2.6.De in het ontnemingsrapport opgenomen berekeningswijze geeft naar oordeel van de rechtbank een inzichtelijke en betrouwbare vaststelling van het geschatte voordeel.
Bij de vaststelling van het wederrechtelijk verkregen voordeel heeft de rechtbank gelet op de volgende bewijsmiddelen:
De inhoud van voornoemd vonnis van de meervoudige kamer in deze rechtbank van 24 maart 2017, inhoudende een bewezenverklaring en bewijsmotivering onder bovenvermeld parketnummer tegen verdachte gewezen.
Een naar wettelijk voorschrift opgemaakt proces-verbaal van bevindingen van Politie Noord-Nederland d.d. 21 april 2015, opgenomen op pagina 98 e.v. van het dossier met nummer PL0100-2015022384 d.d. 17 mei 2015, inhoudende, als relatering van verbalisant [naam] , het aantreffen van de onder 2.5. genoemde goederen.
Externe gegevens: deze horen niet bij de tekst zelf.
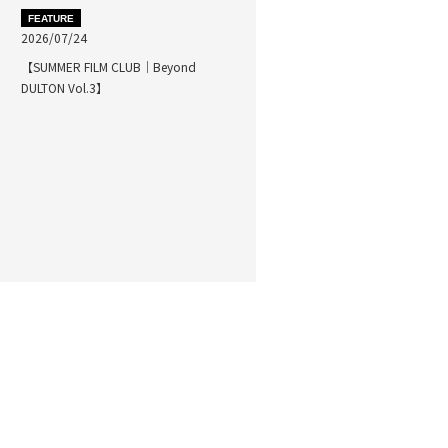
FEATURE
2026/07/24
【SUMMER FILM CLUB｜Beyond
DULTON Vol.3】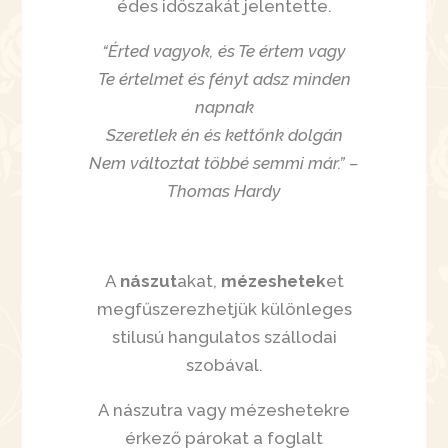
édes időszakát jelentette.
“Érted vagyok, és Te értem vagy
Te értelmet és fényt adsz minden
napnak
Szeretlek én és kettőnk dolgán
Nem változtat többé semmi már.” –
Thomas Hardy
A
nászut
akat,
mézeshetek
et
megfűszerezhetjük különleges
stilusú hangulatos szállodai
szobával.
A nászutra vagy mézeshetekre
érkező párokat a foglalt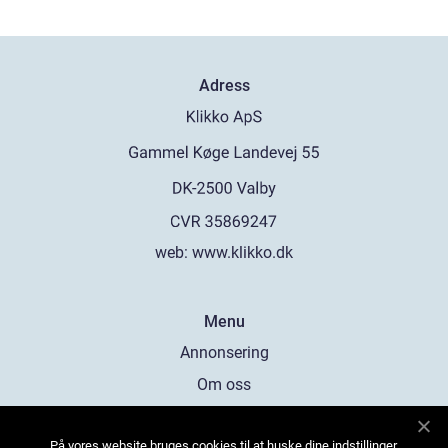
Adress
web:
www.klikko.dk
Menu
Annonsering
Om oss
Cookies
På vores website bruges cookies til at huske dine indstillinger,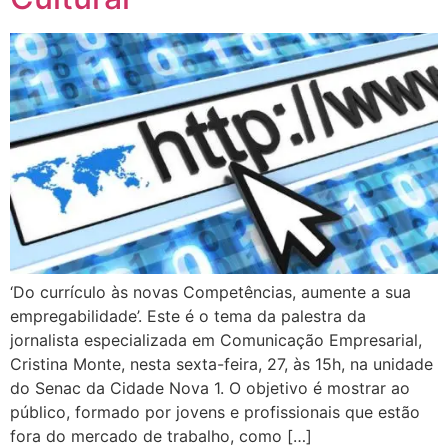
‘Do currículo às novas Competências, aumente a sua
empregabilidade’. Este é o tema da palestra da
jornalista especializada em Comunicação Empresarial,
Cristina Monte, nesta sexta-feira, 27, às 15h, na unidade
do Senac da Cidade Nova 1. O objetivo é mostrar ao
público, formado por jovens e profissionais que estão
fora do mercado de trabalho, como […]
3. Een naar wettelijk voorschrift opgemaakt proces-verbaal van verhoor verdachte van Politie Noord-Nederland d.d. 23 januari 2015, opgenomen op pagina 249 e.v. van voornoemd dossier, inhoudende, als verklaring van medeverdachte [naam] , dat hij drie jaar geleden is begonnen met hennep knippen voor de verdachte en dat het gaat om 3 à 4 oogsten per jaar.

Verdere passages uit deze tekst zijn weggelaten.